Enter your data for Response Optimizer

Complete the following steps to perform response optimization. The steps depend on the type of model.

Predictive Analytics Module

Complete the following steps to specify the response to optimize.

  1. Go to the results for a model, then select Response Optimizer.
  2. If you have a categorical response, in Optimizer classes, select the classes to use for the goal. For a multinomial response, select one or more classes.
    For example, suppose that your goal is to maximize desirable responses. The response variable has 5 classes with 2 desirable responses: "Satisfied" and "Very Satisfied." Select "Satisfied" and "Very Satisfied" and select the Maximize goal in the next step.
  3. In the table, in Goal, select one of the following options for the response.
    • Do not optimize: Do not include the response in the optimization process.
    • Minimize: Lower values of the response are preferable.
    • Target: The response is optimal when values meet a specific target value.
    • Maximize: Higher values of the response are preferable.
    For more information, go to Which response optimization goal should I use?.
  4. In Target, for each response that has a goal of target, enter a target value. With a binary response, the target value must be between 0 and 1.

Stat menu except mixture designs

Complete the following steps to specify the responses to optimize.

Note

Only response variables with up-to-date models from the same type of analysis are in the list. If you do not see a response that you want, re-fit the model. For more information, go to Stored model overview.

  1. To perform this analysis in Minitab, go to the menu that you used to fit the model, then choose Response Optimizer. For example, if you fit a Poisson model, choose Stat > Regression > Poisson Regression > Response Optimizer.
  2. In the table, in Goal, select one of the following options for each response.
    • Do not optimize: Do not include the response in the optimization process.
    • Minimize: Lower values of the response are preferable.
    • Target: The response is optimal when values meet a specific target value.
    • Maximize: Higher values of the response are preferable.
    For more information, go to Which response optimization goal should I use?.
  3. In Target, for each response that has a goal of target, enter a target value. With a binary response, the target value must be between 0 and 1.

Mixture designs

Complete the following steps to specify the responses to optimize.

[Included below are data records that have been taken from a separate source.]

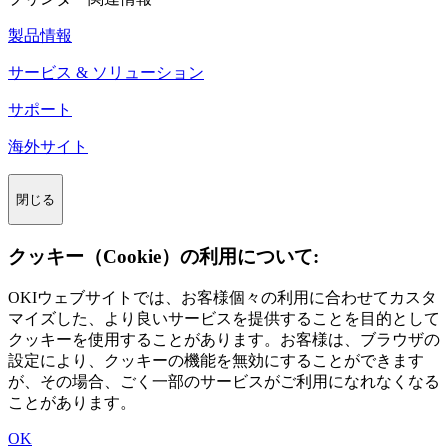
製品情報
サービス & ソリューション
サポート
海外サイト
閉じる
クッキー（Cookie）の利用について:
OKIウェブサイトでは、お客様個々の利用に合わせてカスタ
マイズした、より良いサービスを提供することを目的として
クッキーを使用することがあります。お客様は、ブラウザの
設定により、クッキーの機能を無効にすることができます
が、その場合、ごく一部のサービスがご利用になれなくなる
ことがあります。
OK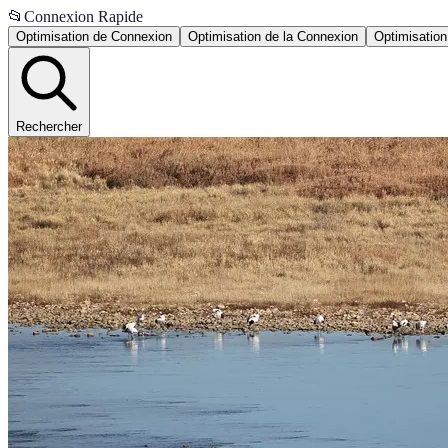
📂
Connexion Rapide
Optimisation de Connexion
Optimisation de la Connexion
Optimisation
Rechercher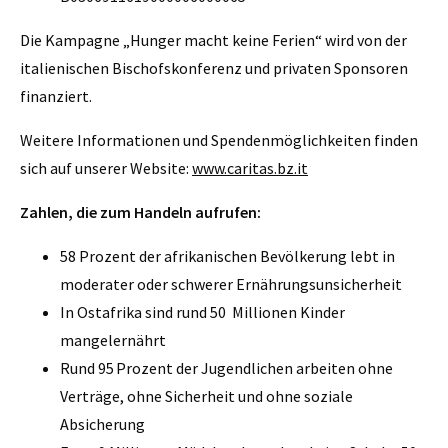
Die Kampagne „Hunger macht keine Ferien“ wird von der
italienischen Bischofskonferenz und privaten Sponsoren
finanziert.
Weitere Informationen und Spendenmöglichkeiten finden
sich auf unserer Website:
www.caritas.bz.it
Zahlen, die zum Handeln aufrufen:
58 Prozent der afrikanischen Bevölkerung lebt in
moderater oder schwerer Ernährungsunsicherheit
In Ostafrika sind rund 50 Millionen Kinder
mangelernährt
Rund 95 Prozent der Jugendlichen arbeiten ohne
Verträge, ohne Sicherheit und ohne soziale
Absicherung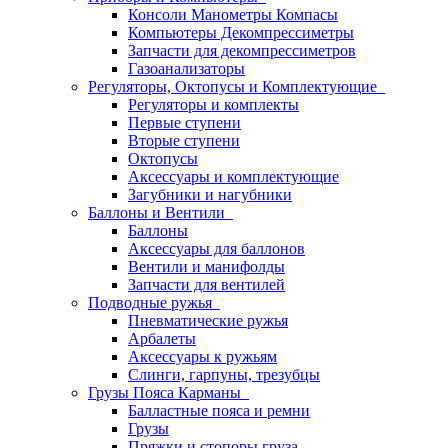
Консоли Манометры Компасы
Компьютеры Декомпрессиметры
Запчасти для декомпрессиметров
Газоанализаторы
Регуляторы, Октопусы и Комплектующие
Регуляторы и комплекты
Первые ступени
Вторые ступени
Октопусы
Аксессуары и комплектующие
Загубники и нагубники
Баллоны и Вентили
Баллоны
Аксессуары для баллонов
Вентили и манифолды
Запчасти для вентилей
Подводные ружья
Пневматические ружья
Арбалеты
Аксессуары к ружьям
Слинги, гарпуны, трезубцы
Грузы Пояса Карманы
Балластные пояса и ремни
Грузы
Пряжки и стопоры груза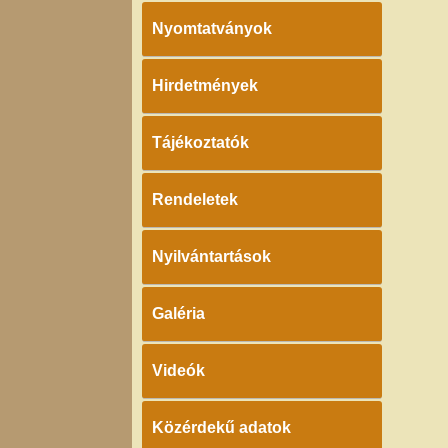
Nyomtatványok
Hirdetmények
Tájékoztatók
Rendeletek
Nyilvántartások
Galéria
Videók
Közérdekű adatok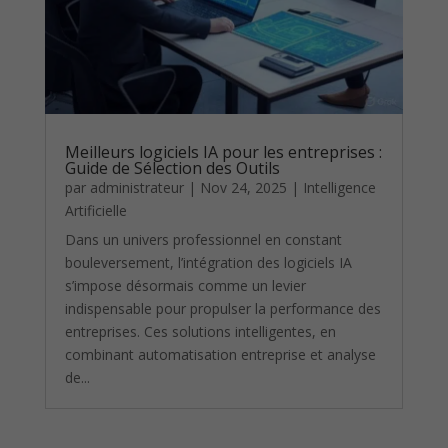
Meilleurs logiciels IA pour les entreprises :
Guide de Sélection des Outils
par
administrateur
|
Nov 24, 2025
|
Intelligence
Artificielle
Dans un univers professionnel en constant
bouleversement, l’intégration des logiciels IA
s’impose désormais comme un levier
indispensable pour propulser la performance des
entreprises. Ces solutions intelligentes, en
combinant automatisation entreprise et analyse
de...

  1. To perform response optimization for a mixture design, choose Stat > DOE > Mixture > Response Optimizer.
  2. Move the variables that you want to include in the response optimization from the Available list to the Selected list.
  3. Under Model Fitted in, choose whether you want to refit the model in Proportions or Pseudocomponents. For more information, go to Amounts, proportions, and pseudo-components scales for representing the data in a mixtures design and What is a pseudo-component?.
  4. You must select Setup and specify the goal, boundaries, weight, and importance for each response variable before you can perform the analysis.